You need to lock anyway, so you can Wait and Pulse:
while(true) {
SomeType item;
lock(queue) {
while(queue.Count == 0) {
Monitor.Wait(queue); // releases lock, waits for a Pulse,
// and re-acquires the lock
}
item = queue.Dequeue(); // we have the lock, and there's data
}
// process item **outside** of the lock
}
with add like:
lock(queue) {
queue.Enqueue(item);
// if the queue was empty, the worker may be waiting - wake it up
if(queue.Count == 1) { Monitor.PulseAll(queue); }
}
You might also want to look at this question, which limits the size of the queue (blocking if it is too full).

You need a synchronization primitive, like a WaitHandle (look at the static methods) . This way you can 'signal' the worker thread that there is work. It checks the queue and keeps on working until the queue is empty, at which time it waits for the mutex to signal it again.
Make one of the job items be a quit command too, so that you can signal the worker thread when it's time to exit the thread

In most cases, I've done this quite similar to how you've set up -- but not in the same language. I had the advantage of working with a data structure (in Python) which will block the thread until an item is put into the queue, negating the need for the sleep call.
If .NET provides a class like that, I'd look into using it. A thread blocking is much better than a thread spinning on sleep calls.
The job you can pass could be as simple as a "null"; if the code receives a null, it knows it's time to break out of the while and go home.

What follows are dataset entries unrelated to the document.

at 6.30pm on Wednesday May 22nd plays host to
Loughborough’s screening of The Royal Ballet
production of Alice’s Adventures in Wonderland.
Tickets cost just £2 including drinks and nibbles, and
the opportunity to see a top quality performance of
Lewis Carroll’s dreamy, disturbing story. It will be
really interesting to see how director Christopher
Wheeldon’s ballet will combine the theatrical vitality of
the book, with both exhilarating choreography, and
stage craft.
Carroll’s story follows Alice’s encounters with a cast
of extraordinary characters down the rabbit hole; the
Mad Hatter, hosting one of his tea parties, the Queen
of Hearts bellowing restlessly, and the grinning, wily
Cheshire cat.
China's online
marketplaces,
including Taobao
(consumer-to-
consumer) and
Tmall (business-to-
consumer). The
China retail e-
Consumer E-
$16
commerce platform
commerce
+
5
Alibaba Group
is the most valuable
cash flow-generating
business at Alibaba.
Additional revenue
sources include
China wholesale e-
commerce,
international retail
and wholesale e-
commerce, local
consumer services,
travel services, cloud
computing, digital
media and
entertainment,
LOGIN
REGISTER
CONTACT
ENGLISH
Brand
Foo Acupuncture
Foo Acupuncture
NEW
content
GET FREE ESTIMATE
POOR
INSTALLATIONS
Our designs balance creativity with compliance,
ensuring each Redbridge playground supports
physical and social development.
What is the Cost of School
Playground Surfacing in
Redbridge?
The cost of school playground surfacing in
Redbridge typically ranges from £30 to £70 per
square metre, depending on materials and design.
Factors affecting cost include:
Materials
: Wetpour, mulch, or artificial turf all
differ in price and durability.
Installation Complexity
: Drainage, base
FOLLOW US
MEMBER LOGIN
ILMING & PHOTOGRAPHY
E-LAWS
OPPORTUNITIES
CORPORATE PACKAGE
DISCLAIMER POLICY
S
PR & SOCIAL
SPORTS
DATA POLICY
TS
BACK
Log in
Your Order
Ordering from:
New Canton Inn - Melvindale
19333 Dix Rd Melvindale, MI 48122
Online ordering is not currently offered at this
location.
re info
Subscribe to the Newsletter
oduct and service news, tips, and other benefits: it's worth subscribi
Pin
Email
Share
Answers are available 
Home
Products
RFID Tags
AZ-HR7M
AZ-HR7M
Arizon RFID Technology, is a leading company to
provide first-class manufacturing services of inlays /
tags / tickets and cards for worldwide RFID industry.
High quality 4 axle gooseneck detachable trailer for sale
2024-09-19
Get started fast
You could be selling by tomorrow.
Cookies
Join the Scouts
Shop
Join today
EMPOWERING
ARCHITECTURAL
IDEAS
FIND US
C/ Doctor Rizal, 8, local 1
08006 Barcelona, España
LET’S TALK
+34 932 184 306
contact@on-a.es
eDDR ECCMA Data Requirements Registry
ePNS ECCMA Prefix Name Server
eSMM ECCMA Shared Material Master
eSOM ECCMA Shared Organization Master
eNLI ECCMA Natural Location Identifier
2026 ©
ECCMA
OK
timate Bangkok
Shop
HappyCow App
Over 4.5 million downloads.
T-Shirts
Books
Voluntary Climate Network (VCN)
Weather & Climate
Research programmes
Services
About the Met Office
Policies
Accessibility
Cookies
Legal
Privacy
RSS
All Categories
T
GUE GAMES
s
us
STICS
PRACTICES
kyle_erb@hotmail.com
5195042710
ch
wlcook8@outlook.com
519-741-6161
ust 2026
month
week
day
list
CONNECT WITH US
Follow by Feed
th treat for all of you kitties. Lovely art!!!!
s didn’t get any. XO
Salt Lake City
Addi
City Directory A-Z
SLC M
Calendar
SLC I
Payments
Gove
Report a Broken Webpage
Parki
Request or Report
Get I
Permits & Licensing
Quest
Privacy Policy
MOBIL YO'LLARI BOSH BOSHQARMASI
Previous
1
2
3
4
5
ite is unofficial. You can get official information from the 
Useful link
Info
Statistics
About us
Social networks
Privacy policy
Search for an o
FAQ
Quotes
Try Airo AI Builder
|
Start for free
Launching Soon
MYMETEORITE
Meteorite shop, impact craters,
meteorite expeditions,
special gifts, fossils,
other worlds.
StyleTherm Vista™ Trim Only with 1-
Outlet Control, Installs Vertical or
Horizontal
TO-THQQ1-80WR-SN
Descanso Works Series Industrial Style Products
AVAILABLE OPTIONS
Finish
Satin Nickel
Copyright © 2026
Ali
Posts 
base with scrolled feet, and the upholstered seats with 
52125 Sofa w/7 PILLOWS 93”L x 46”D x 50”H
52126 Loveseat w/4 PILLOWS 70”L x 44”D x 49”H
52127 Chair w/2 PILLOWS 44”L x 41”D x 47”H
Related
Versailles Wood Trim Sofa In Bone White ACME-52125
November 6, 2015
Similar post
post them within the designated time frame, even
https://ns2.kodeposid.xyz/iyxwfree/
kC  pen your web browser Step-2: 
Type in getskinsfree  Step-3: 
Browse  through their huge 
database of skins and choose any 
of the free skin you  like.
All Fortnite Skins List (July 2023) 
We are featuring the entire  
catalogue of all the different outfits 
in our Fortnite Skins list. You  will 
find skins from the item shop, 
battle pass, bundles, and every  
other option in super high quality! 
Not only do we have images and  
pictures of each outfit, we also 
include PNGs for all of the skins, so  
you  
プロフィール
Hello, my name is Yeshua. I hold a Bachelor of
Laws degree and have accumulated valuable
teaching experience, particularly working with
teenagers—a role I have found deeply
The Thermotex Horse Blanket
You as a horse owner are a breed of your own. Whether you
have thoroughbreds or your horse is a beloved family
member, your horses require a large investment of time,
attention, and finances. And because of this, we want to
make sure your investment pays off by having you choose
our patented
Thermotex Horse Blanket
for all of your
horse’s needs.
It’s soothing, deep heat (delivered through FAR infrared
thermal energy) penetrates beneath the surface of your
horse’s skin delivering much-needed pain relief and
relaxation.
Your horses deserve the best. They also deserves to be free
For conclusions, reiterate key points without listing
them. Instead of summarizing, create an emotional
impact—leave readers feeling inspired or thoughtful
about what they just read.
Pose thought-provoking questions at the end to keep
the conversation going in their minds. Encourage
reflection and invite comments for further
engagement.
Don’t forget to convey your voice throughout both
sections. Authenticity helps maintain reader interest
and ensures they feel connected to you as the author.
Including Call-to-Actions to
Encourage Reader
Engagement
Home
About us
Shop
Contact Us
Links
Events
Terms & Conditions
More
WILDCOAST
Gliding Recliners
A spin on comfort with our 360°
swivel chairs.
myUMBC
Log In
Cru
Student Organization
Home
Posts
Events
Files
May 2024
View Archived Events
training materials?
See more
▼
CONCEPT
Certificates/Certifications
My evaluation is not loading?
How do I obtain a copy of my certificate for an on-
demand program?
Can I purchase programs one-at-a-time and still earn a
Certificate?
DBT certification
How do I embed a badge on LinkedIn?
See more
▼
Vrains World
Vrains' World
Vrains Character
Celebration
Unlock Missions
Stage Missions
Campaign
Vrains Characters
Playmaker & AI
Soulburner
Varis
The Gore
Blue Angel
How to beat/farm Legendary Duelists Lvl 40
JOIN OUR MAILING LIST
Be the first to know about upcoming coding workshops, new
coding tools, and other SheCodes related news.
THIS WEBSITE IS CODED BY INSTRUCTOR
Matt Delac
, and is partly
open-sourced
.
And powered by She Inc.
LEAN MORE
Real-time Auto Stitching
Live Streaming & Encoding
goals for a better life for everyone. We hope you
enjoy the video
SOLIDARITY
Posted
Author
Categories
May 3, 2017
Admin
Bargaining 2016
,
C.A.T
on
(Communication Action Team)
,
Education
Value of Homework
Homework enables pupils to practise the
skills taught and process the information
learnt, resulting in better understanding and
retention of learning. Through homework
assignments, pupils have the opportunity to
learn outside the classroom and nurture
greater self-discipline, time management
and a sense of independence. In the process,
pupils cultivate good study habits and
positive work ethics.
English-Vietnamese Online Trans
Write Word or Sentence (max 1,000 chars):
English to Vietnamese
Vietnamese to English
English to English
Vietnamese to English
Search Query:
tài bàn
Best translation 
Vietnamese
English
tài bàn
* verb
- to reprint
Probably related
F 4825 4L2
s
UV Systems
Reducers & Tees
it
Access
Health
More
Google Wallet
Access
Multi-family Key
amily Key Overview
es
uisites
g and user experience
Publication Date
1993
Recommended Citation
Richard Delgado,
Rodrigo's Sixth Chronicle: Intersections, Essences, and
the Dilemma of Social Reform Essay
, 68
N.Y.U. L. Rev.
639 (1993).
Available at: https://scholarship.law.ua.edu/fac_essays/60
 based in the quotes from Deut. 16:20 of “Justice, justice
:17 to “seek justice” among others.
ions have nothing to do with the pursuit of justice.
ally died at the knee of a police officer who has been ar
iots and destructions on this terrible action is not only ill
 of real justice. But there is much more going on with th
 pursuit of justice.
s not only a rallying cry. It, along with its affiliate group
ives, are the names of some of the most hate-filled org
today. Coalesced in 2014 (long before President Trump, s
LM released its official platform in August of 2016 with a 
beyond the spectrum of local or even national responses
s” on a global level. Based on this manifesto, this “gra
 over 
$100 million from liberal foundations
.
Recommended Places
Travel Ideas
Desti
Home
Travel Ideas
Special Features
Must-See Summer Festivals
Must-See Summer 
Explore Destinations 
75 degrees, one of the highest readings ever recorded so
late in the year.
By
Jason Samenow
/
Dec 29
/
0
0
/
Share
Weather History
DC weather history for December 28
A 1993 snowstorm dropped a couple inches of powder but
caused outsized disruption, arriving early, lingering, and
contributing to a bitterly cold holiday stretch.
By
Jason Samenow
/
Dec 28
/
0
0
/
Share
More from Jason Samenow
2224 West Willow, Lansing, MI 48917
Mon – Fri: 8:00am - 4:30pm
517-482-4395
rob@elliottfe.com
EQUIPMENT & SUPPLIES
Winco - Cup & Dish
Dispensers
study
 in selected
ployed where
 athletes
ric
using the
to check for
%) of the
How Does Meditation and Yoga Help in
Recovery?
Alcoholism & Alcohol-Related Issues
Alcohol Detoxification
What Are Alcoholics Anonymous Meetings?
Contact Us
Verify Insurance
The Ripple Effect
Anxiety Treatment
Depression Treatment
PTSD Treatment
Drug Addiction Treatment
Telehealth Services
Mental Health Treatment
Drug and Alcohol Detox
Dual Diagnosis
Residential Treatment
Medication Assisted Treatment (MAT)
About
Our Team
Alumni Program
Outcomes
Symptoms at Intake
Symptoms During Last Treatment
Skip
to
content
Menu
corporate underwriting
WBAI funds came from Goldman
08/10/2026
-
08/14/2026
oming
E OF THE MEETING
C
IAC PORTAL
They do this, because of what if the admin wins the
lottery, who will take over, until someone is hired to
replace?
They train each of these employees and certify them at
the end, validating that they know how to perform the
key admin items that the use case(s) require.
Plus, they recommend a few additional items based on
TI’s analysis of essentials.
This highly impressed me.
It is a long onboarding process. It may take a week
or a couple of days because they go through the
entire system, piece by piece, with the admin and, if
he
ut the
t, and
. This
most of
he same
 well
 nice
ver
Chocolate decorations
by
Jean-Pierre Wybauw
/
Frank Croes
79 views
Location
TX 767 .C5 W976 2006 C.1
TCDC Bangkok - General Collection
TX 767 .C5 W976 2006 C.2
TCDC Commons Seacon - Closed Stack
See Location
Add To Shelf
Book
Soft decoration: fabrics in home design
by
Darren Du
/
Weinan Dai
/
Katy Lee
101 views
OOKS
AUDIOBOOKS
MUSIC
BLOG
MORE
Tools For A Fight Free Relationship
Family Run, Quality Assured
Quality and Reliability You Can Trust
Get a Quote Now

If you don't really need to have the thread exit (and just want it to keep from keeping your application running) you can set Thread.IsBackground to true and it will end when all non background threads end. Will and Marc both have good solutions for handling the queue.

Grab the Parallel Framework. It has a BlockingCollection<T> which you can use as a job queue. How you'd use it is:
Create the BlockingCollection<T> that will hold your tasks/jobs.
Create some Threads which have a never-ending loop (while(true){ // get job off the queue)
Set the threads going
Add jobs to the collection when they come available
The threads will be blocked until an item appears in the collection. Whoever's turn it is will get it (depends on the CPU). I'm using this now and it works great.
It also has the advantage of relying on MS to write that particularly nasty bit of code where multiple threads access the same resource. And whenever you can get somebody else to write that you should go for it. Assuming, of course, they have more technical/testing resources and combined experience than you.

I've implemented a background-task queue without using any kind of while loop, or pulsing, or waiting, or, indeed, touching Thread objects at all. And it seems to work. (By which I mean it's been in production environments handling thousands of tasks a day for the last 18 months without any unexpected behavior.) It's a class with two significant properties, a Queue<Task> and a BackgroundWorker. There are three significant methods, abbreviated here:
private void BackgroundWorker_DoWork(object sender, DoWorkEventArgs e)
{
if (TaskQueue.Count > 0)
{
TaskQueue[0].Execute();
}
}
private void BackgroundWorker_RunWorkerCompleted(object sender, RunWorkerCompletedEventArgs e)
{
Task t = TaskQueue[0];
lock (TaskQueue)
{
TaskQueue.Remove(t);
}
if (TaskQueue.Count > 0 && !BackgroundWorker.IsBusy)
{
BackgroundWorker.RunWorkerAsync();
}
}
public void Enqueue(Task t)
{
lock (TaskQueue)
{
TaskQueue.Add(t);
}
if (!BackgroundWorker.IsBusy)
{
BackgroundWorker.RunWorkerAsync();
}
}
It's not that there's no waiting and pulsing. But that all happens inside the BackgroundWorker. This just wakes up whenever a task is dropped in the queue, runs until the queue is empty, and then goes back to sleep.
I am far from an expert on threading. Is there a reason to mess around with System.Threading for a problem like this if using a BackgroundWorker will do?